It can be seen from Figure 4 that injection pressure decreased gradually because of high oil-water viscosity ratio, the water cut reached 80% in the initial stage of waterflooding, and the injection pressure was 7.3 MPa in the initial stage. With the breakthrough of injected water, water channeling channels are formed in the core, and the core flow resistance decreases continuously, so the injection pressure drops until the end of displacement. In the process of viscosity reducer flooding, the oil-water viscosity ratio is reduced due to viscosity reduction, so the initial water cut is less than 40%, and the water cut is lower than 60%. With the injection of viscosity reducer, the injection pressure also decreases. When the water cut reaches 80%, the injection pressure of viscosity reducer flooding is 4.8 MPa, and the injection pressure is obviously lower than that of waterflooding.

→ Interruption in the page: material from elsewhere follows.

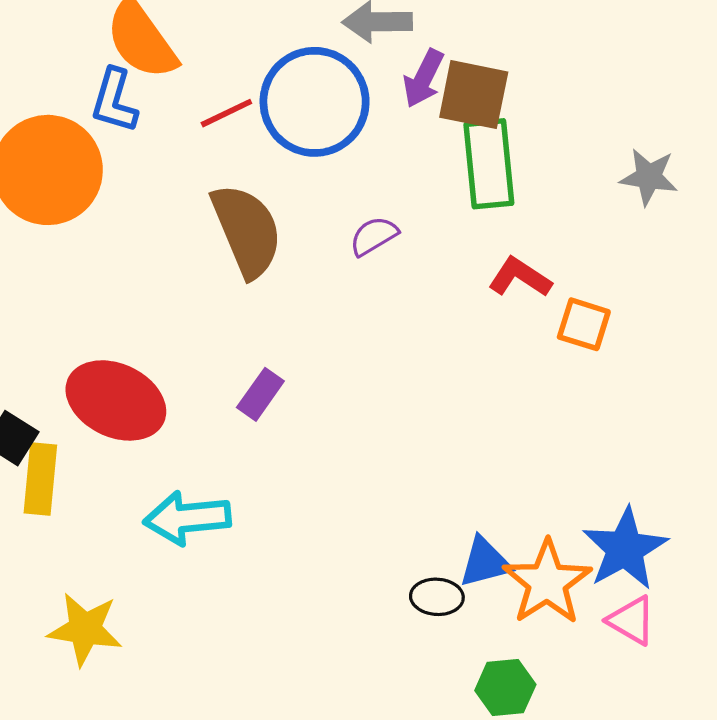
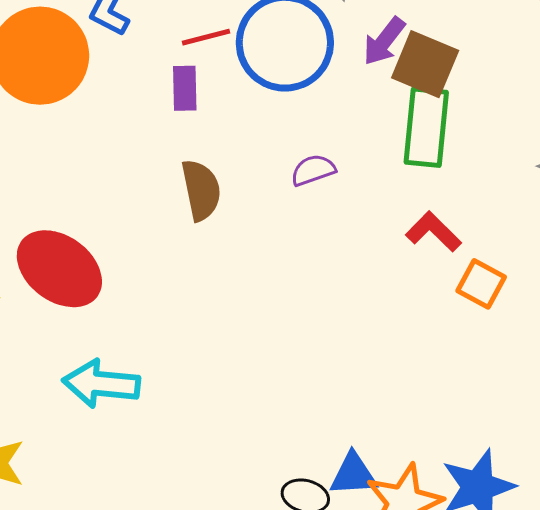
brown semicircle: (247, 230) -> (201, 190), moved, size x0.7
purple rectangle: (260, 394) -> (185, 88), moved, turned -48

3.2. Influence of Viscosity Reducer Concentration
Slug concentration is an important index to evaluate the economic benefit of viscosity reducer. Four core displacement experiments were carried out with 1.0%, 3.0%, 5.0%, and 6.0% viscosity reducer solutions. It can be seen from Table 3 that when the mass fraction of viscosity reducer is 1.0%, the increment of oil recovery is small, because less water-soluble viscosity reducer is injected in the displacement process, and less oil in water emulsion is generated due to the influence of core adsorption, so the viscosity reduction effect is not ideal; when the mass fraction of viscosity reducer is greater than 1.0%, the oil recovery increases with the increase of its mass fraction. Because of the increase of viscosity reducer mass fraction, the oil in water emulsion generated by core reaction increases, the fluidity of crude oil is stronger, the degree of residual oil production is improved, and the heavy oil recovery is improved.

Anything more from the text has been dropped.